Teerão pede ao Ocidente para não intervir no caso da iraquiana condenada à morte

O Irão pediu hoje aos países ocidentais para não intervirem na questão da iraquiana condenada à morte por lapidação, sublinhando que o assunto está “a ser analisado”, disse o porta-voz do Ministério dos Negócios Estrangeiros.

O caso de Sakineh Mohammadi-Ashtiani, mãe de família condenada à morte por lapidação em 2006, por adultério e cumplicidade na morte do marido, tem suscitado nas últimas semanas uma intensa mobilização dos países ocidentais, que pedem para que não seja executada.

“Os procedimentos judiciais são muito restritos, particularmente no que respeita a assuntos de morte”, disse Ramin Mehmanparast na sua conferência de imprensa semanal.

“Quanto mais a sentença é pesada, mas a justiça é meticulosa na análise do caso.
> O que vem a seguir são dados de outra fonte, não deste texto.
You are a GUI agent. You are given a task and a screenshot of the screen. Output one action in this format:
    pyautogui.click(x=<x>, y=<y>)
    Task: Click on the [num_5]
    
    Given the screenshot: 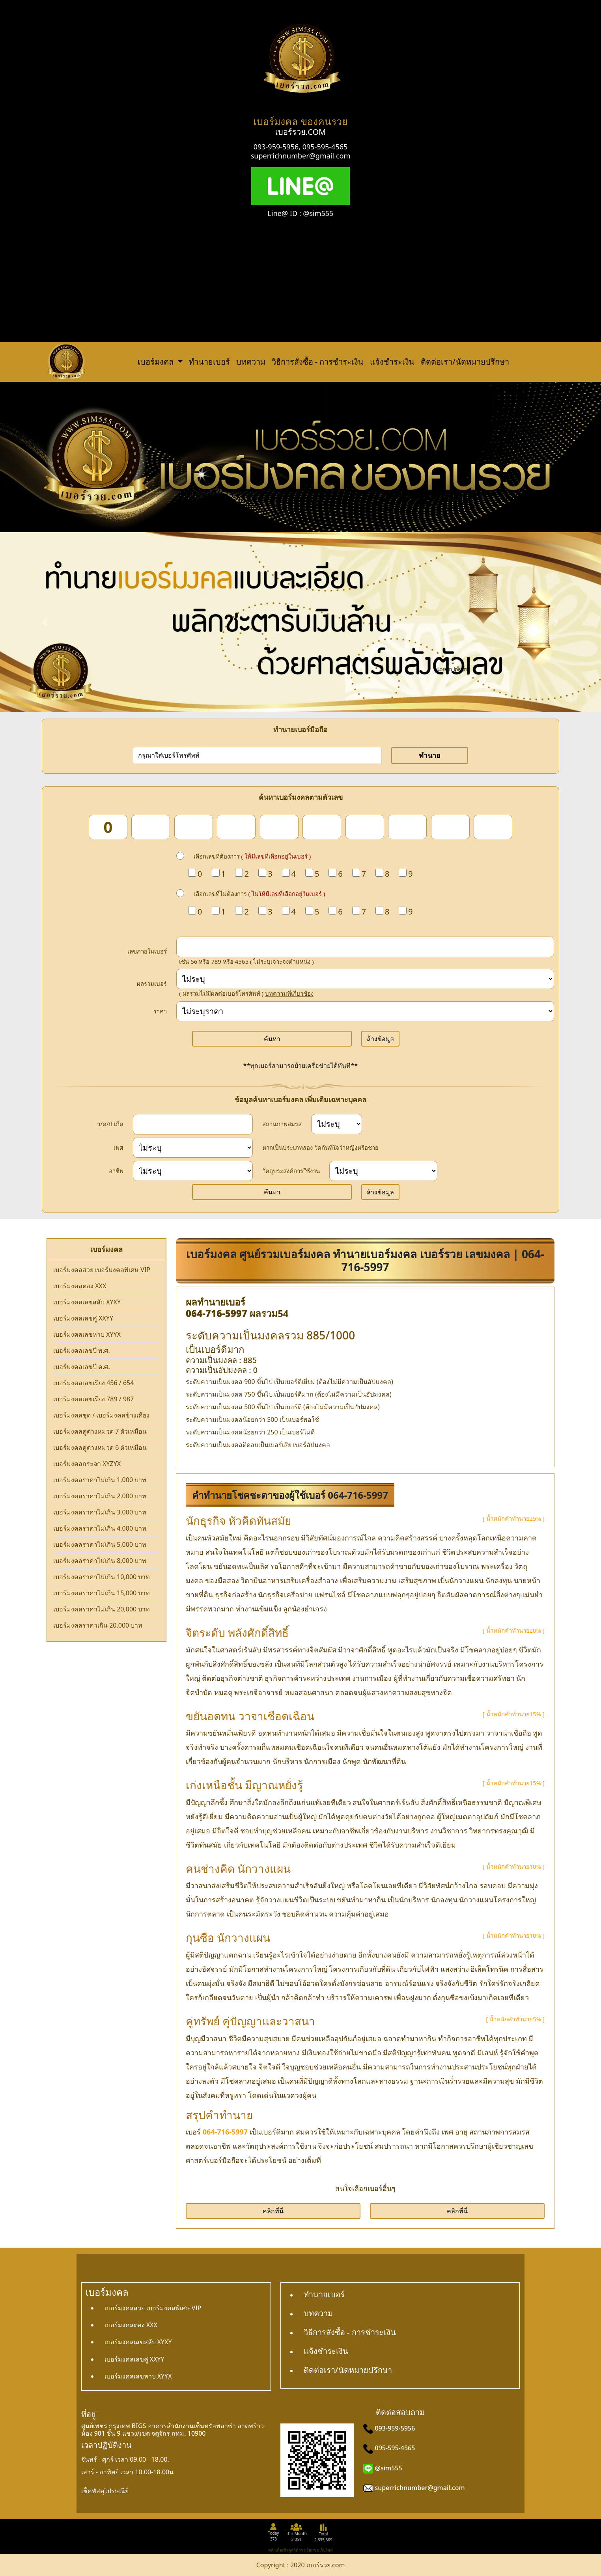 What is the action you would take?
    pyautogui.click(x=279, y=827)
E é isso que se passa”, acrescentou.

O porta-voz disse ainda que a mobilização ocidental a favor da iraniana resulta de uma “abordagem politizada” ligada ao conflito entre o Irão e a comunidade internacional sobre o programa nuclear iraniano.

Respondendo aos vários pedidos de apelo internacional de clemência, o Irão anunciou em julho a suspensão temporária da pena de Mohammadi-Ashtiani, de 43 anos.

Numa contestação à versão oficial iraniana, os advogados de Mohammadi-Ashtiani afirmam que ela foi inicialmente condenada à lapidação por adultério e que a acusação de cumplicidade na morte do marido foi acrescentada depois pelas autoridades.